Re: Need help to query very big dataset

kajal_30 · Posted 06-03-2024 01:08 PM

proc sql;
	create table t1
	as
	select * 
	from 
	t2
	where 
	name like 'PNB%'
	and rn in 
	(select distinct rn from 
	t4)
	and 
	datepart(DATE) <= '7Dec2002:00:00:00'd
;quit;

I have a very big dataset and its taking forever to run and many times connections disrupts and I need to wait for a long again.

can you please suggest a better way to do it.

Here table T2 is like very big taking almost an hour to complete the query if everything goes well or need to restart many times .

Thank you in advance

kajal

Reeza · Posted 06-03-2024 01:26 PM

How big is big here? Are we talking millions/billions of rows or thousands?

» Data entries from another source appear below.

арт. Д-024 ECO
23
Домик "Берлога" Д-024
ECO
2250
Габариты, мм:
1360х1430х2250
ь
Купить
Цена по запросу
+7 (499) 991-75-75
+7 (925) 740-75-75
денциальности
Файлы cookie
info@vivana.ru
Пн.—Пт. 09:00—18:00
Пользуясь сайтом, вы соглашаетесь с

Is the following slightly better? Do you have any indexes on the datasets or the ability to create any indexes?

proc sql;
	create table t1
	as
	select * 
	from 
	t2
	where 
	substr(name, 1, 3) = 'PNB'
	and rn in 
	(select distinct rn from 
	t4)
	and 
	datepart(DATE) <= '7Dec2002'd
;quit;

@kajal_30 wrote:
proc sql;
	create table t1
	as
	select * 
	from 
	t2
	where 
	name like 'PNB%'
	and rn in 
	(select distinct rn from 
	t4)
	and 
	datepart(DATE) <= '7Dec2002:00:00:00'd
;quit;
I have a very big dataset and its taking forever to run and many times connections disrupts and I need to wait for a long again.

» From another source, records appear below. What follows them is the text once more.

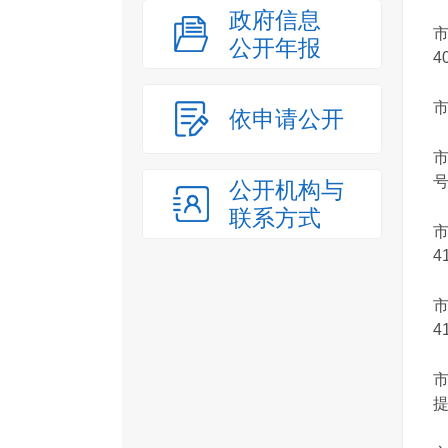
政府信息
公开年报
4
市
依申请公开
市
公开机构与
联系方式
41
4
提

can you please suggest a better way to do it.

Here table T2 is like very big taking almost an hour to complete the query if everything goes well or need to restart many times .

Thank you in advance

kajal

kajal_30 · Posted 06-03-2024 01:38 PM

Thank you @Reeza it is almost taking the same time. Is it possible to convert this step into hash join where we are selecting all columns ?

Regards

Kajal

Reeza · Posted 06-03-2024 01:44 PM

Sure, as long as you have enough memory you can probably convert this to a hash join.

LinusH · Posted 06-04-2024 04:01 AM

As stated by others, you need to provide more informaitno of your actual data.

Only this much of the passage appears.